A prominent East Side address that once had thriving business activity in the heart of the Jefferson Avenue commercial district is about to get a new life after years of disrepair.
City approval is being sought to redevelop 1490 Jefferson Ave. into Bellamy Commons, a mixture of 30 low-income apartments, an office for the NAACP and a new museum dedicated to African-American success stories.
Developer David Pawlik’s Creative Structures Services, in partnership with Belmont Housing Resources for Western New York and Herbert J. Bellamy Jr., seeks the approval.
It’s a well-known location within the community, Pawlik said, having once housed a bank branch, a 40-year-old community archive and the local office of the National Association for the Advancement of Colored People.
“It was always a paramount building in its heyday, and what we’re trying to do is bring back that vibrancy and economic life to the building,” Pawlik said of the 113-year-old edifice. “We want to build on some of the successes popping up around the East Side of Buffalo.”
And it’s next door to a new 50-unit senior housing project and not far from a 30-unit townhome development and community center at 858 E. Ferry St. that Pawlik completed a month ago.
Pawlik said he and Bellamy, who have known each other for 25 years, conceived the project after about a year of discussions about how to stabilize and revive the building, which “just fell into so much disarray over the years.”
Bellamy, a prominent East Side businessman and son of a former City
Council member, runs community-based social services organizations and housing for senior citizens and disabled people, and “has continued his father’s legacy in and around the area,” Pawlik said.
“I owed it to Herb Bellamy Jr. to really look at it and see how viable it was,” he said. “It meant a lot to us to look at it, and we’re fortunate because we have had a lot of very successful projects.”
In turn, Pawlik engaged Belmont, and began discussions with city officials.
“It’s a project that they looked at and got extremely excited about,” he said. “They are very supportive and very encouraged about what we are trying to do and achieve with this project.”
The current 66,000-square-foot cultural, educational and social services building sits just north of East Ferry Street.

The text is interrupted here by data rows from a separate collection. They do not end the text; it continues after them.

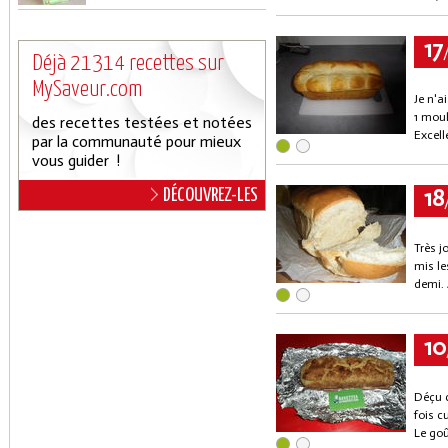
17
Déjà 21314 recettes sur
MySaveur.com
Je n'a
1 moul
des recettes testées et notées
Excell
par la communauté pour mieux
vous guider !
18
DÉCOUVREZ-LES
Très j
mis le
demi. A
10
Déçu c
fois cu
Le goû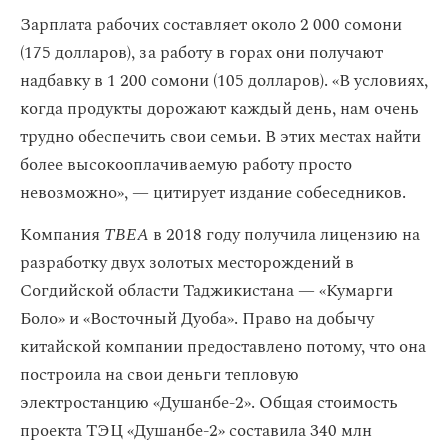
Зарплата рабочих составляет около 2 000 сомони
(175 долларов), за работу в горах они получают
надбавку в 1 200 сомони (105 долларов). «В условиях,
когда продукты дорожают каждый день, нам очень
трудно обеспечить свои семьи. В этих местах найти
более высокооплачиваемую работу просто
невозможно», — цитирует издание собеседников.
Компания
ТВЕА
в 2018 году получила лицензию на
разработку двух золотых месторождений в
Согдийской области Таджикистана — «Кумарги
Боло» и «Восточный Дуоба». Право на добычу
китайской компании предоставлено потому, что она
построила на свои деньги тепловую
электростанцию «Душанбе-2». Общая стоимость
проекта ТЭЦ «Душанбе-2» составила 340 млн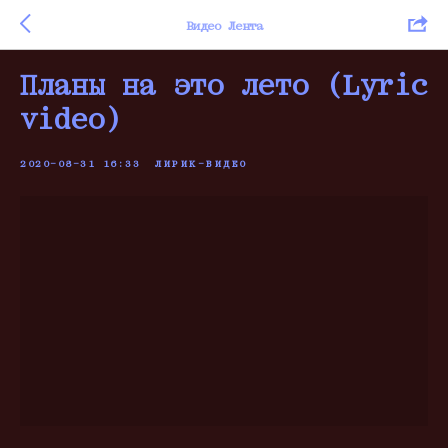
Видео Лента
Планы на это лето (Lyric
video)
2020-08-31 16:33
ЛИРИК-ВИДЕО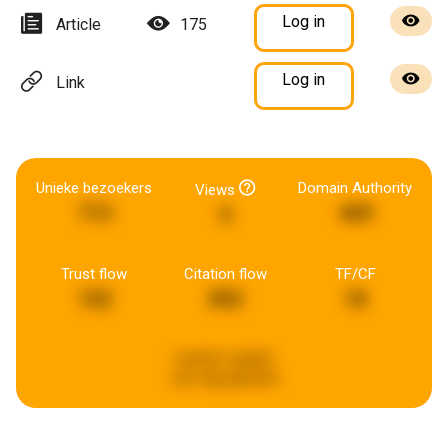
Log in
Article
175
Log in
Link
Unieke bezoekers
Domain Authority
Views
713
469
5
Trust flow
Citation flow
TF/CF
152
892
18
Laatste update:
een dag geleden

The building, along with a nearby lot at 1484 Jefferson, was already acquired by Belmont, which is seeking to add a city-owned lot in between them.
Plans call for tearing down 70 percent of the two-story building and then putting up a mixed-use combination of one- and two-bedroom apartments, a community center and up to 3,000 square feet of commercial space on the ground floor that will house the NAACP and a new Buffalo Black Achievers Museum to showcase the winners of annual awards. The team is working with Silvestri Architects on the design.
“What we’re going to do is have a museum that is actually highlighting the contributions that African-Americans have done in Buffalo,” Pawlik said. “Building this project will complement the successes on Jefferson and the surrounding East Side. To be able to breathe new economic life into that building will be exciting.”
As with Pawlik’s East Ferry development, the new $7.45 million project will rely on a construction loan and low-income tax credits from the state Division of Housing and Community Renewal, which can be sold to investment funds to leverage additional financing dollars. Officials have already completed the necessary market studies and other documentation for the state application, and hope to receive approval by March, Pawlik said. Empire State Development is also putting up $500,000 for renovation of the commercial space.
“It’s a complicated funding process,” he said. “We are fortunate to be able to put a very competitive application in.”
The proposal will be reviewed by the Buffalo Planning Board on Tuesday at its 8:15 a.m. meeting. If approved, work would begin in September 2014 and wrap up in August 2015.
Also on Tuesday’s agenda is a $40 million plan by Frank Chinnici’s Legacy Development for construction of a 250-unit apartment complex at 39-89 LaSalle Ave., near William Price Parkway. The proposal calls for market-rate housing, aimed specifically but not exclusively at students, on about 10 acres near the LaSalle Metro Rail station. Townhouses and single-family homes are also in the works.
Founded in 1998 and solely owned by Chinnici since 2003, Legacy developed the Autumn Creek apartments on North French Road in Amherst, and also has residential and commercial projects in Amherst, Clarence, East Aurora and Tonawanda.
The Planning Board will also review proposals for the Flying Bison Brewery, with tasting rooms and patios, at 840 Seneca St.; Resurgence Brewing Co., with outdoor patio tasting rooms, at 1250-1270 Niagara St.; and Big Ditch Brewery, with a tasting room, at 337 Ellicott St.
Additionally, D’Youville College, in conjunction with Stieglitz & Snyder architects, is seeking permission to convert the 65,000-square-foot former Gateway Longview facility, on 0.85 acres at 605 Niagara St., into new science center labs.